The approval of the syndicated Bridge Loan facility, jointly being financed by the Standard Chartered Bank, United Kingdom, and the Standard Bank of South Africa, was not without objections from the Minority.
The chairman of the Finance Committee of Parliament and a member of the committee came face-to-face over the decision by government to obtain the loan facility.
The facility is a stop-gap measure to finance the 2019 budget, as government takes steps to raise up to US$3 billion from the International Capital Market.
Per the committee’s six-page report, a copy which the Ghanaian Times has, “whilst the necessary processes are ongoing for the 2019 Bond issuance, Government is sourcing this bridge facility as an interim measure to help keep Government’s economic programme for the year on track.”
The terms of the facility include a one-month U.S Libor plus a margin of 3.5 per cent per annum, a tenor of up to six months and an agreement fee of 0.32 per cent per annum.
Moving the motion for the adoption of the Finance Committee’s report on the facility and approval of same in Parliament yesterday, the chairman, Dr Mark Assibey-Yeboah, MP, New Juaben South, said the decision was consistent with government’s medium term debt strategy, and urged the House to approve the facility.
A member of the committee, Isaac Adongo, MP, Bolgatanga Central, seconding the motion, however, expressed worry over what he said was the short term financing of the budget.

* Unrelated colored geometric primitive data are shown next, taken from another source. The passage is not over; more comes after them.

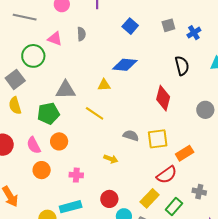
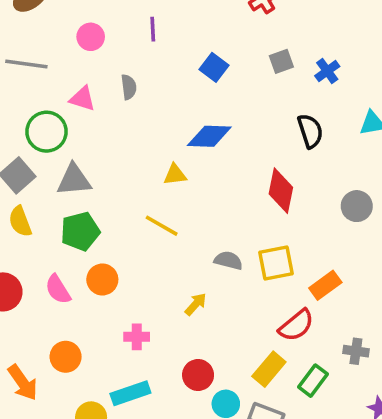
gray triangle: (66, 90) -> (74, 180), moved
yellow arrow: (111, 159) -> (196, 304), turned -64
orange circle: (42, 170) -> (66, 357), moved

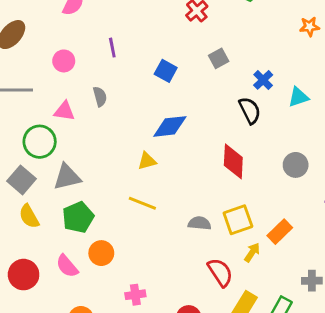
blue cross: (327, 71) -> (263, 80), moved
yellow arrow: (196, 304) -> (252, 252), moved
red semicircle: (296, 325) -> (220, 272), moved, turned -76

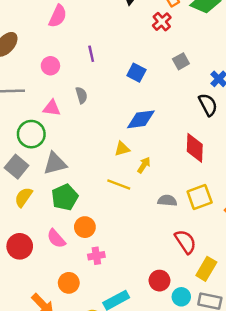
yellow semicircle: (29, 216) -> (23, 197), turned 65
yellow arrow: (252, 252) -> (144, 165), moved
pink cross: (135, 295) -> (96, 256), moved

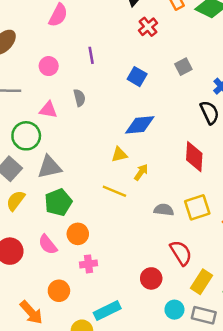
red cross: (162, 22) -> (148, 27), moved
red circle: (159, 281) -> (151, 278), moved

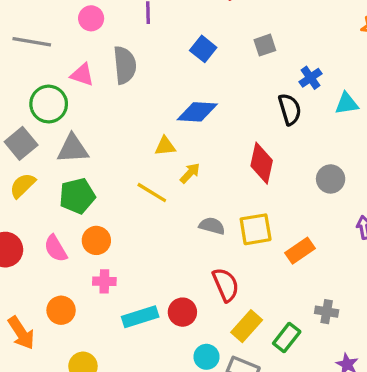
gray semicircle: (79, 98) -> (125, 65), size x1.6
cyan rectangle: (107, 311) -> (140, 317), moved

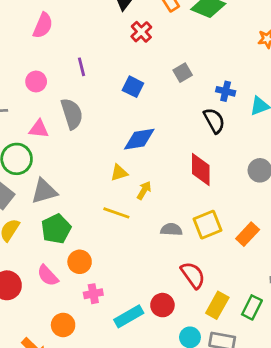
blue cross: (310, 78) -> (226, 91), turned -30

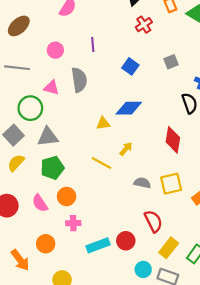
yellow triangle: (119, 173) -> (103, 123), moved

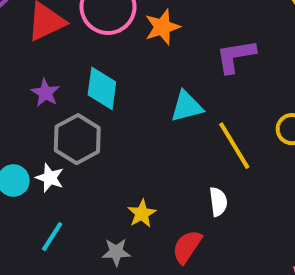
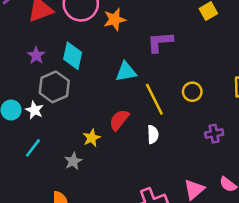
white semicircle: (218, 202) -> (153, 134), moved
red semicircle: (187, 247) -> (119, 120), moved
gray star: (116, 252) -> (73, 161), turned -30

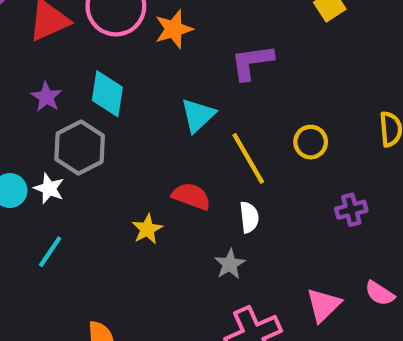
cyan triangle: (126, 72) -> (198, 115), turned -30
red semicircle: (119, 120) -> (191, 196), turned 75
gray star: (73, 161) -> (230, 264), moved

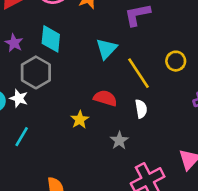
gray star: (230, 264) -> (119, 141), moved

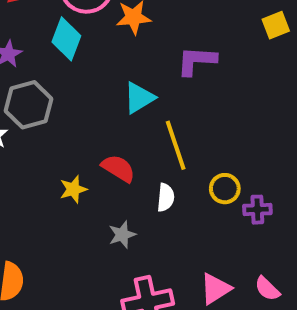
cyan diamond: (51, 39) -> (66, 39), moved
yellow circle: (176, 61) -> (225, 189), moved

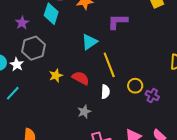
yellow star: (73, 189) -> (56, 76), moved
purple cross: (257, 210) -> (152, 96), turned 32

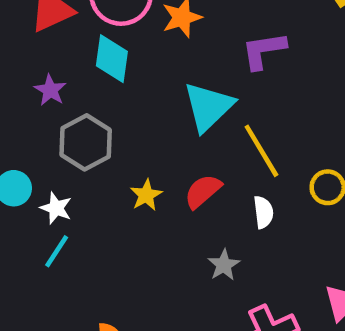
cyan triangle: (89, 42) -> (208, 107), size x1.4
white star: (17, 64) -> (56, 208), moved
red semicircle: (81, 78) -> (203, 191), turned -60

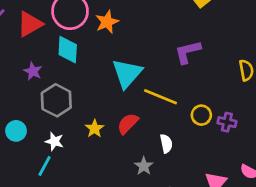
purple L-shape: (264, 51) -> (188, 52), moved
yellow line: (261, 151) -> (160, 97), turned -32
white star: (56, 208) -> (54, 141), moved
white semicircle: (263, 212) -> (166, 144), moved

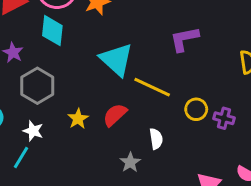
cyan triangle: (127, 73) -> (116, 60), turned -32

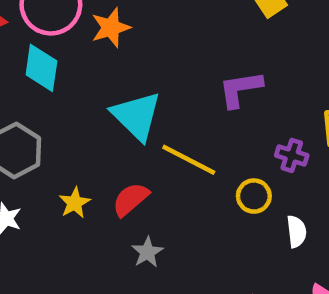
purple cross: (224, 118) -> (292, 155), moved
white semicircle: (156, 139) -> (297, 232), moved
gray star: (130, 162) -> (147, 252), moved

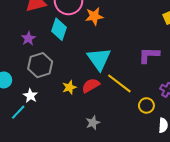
red semicircle: (131, 199) -> (91, 85), moved
yellow star: (75, 203) -> (69, 87), moved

In his view, the admission by officers from the Finance Ministry, during their engagement that “over the past few weeks, there has been declining capital inflows from offshore investors as well as increased rollover risks for maturing debt”, was an indication that investors were losing confidence in the Ghanaian economy for which reason capital inflows from offshore investors was declining.
Government, Mr Adongo said, should have focused on raising the $3 billion from the bond market rather than relying on the bridge facility, a temporary measure; wondering how the budget would be financed if government was unable to raise the $3 billion bond.
The economy, Mr Adongo asserted, would have crushed in two months ago if government had not gone in for the bridge facility, which he said gives credence to the fact that the economy was in crisis.
But, Dr Assibey-Yeboah said capital inflows from off shore investors was declining because interest rate in Ghana was on the decline and that investors were gravitating towards the United States of America where interest rates were going up.
The low capital inflows from offshore investors into the country, according to Dr Assibey-Yeboah, were a testimony of how well the economy was doing because investors were always in search of higher interests.
He said “Without doubt, the fundamentals of our economy are better now. The bridge facility is far cheaper and if not for [partisan] politics, nobody should oppose this.”
Meanwhile, the Finance Minister, Ken Ofori-Atta, was in the House on Wednesday, in response to an earlier order given by the Speaker, Professor Aaron Mike Oquaye, last Thursday.
The order followed the failure of the Finance Minister to appear in the House to answer four questions asked by three members on the Minority.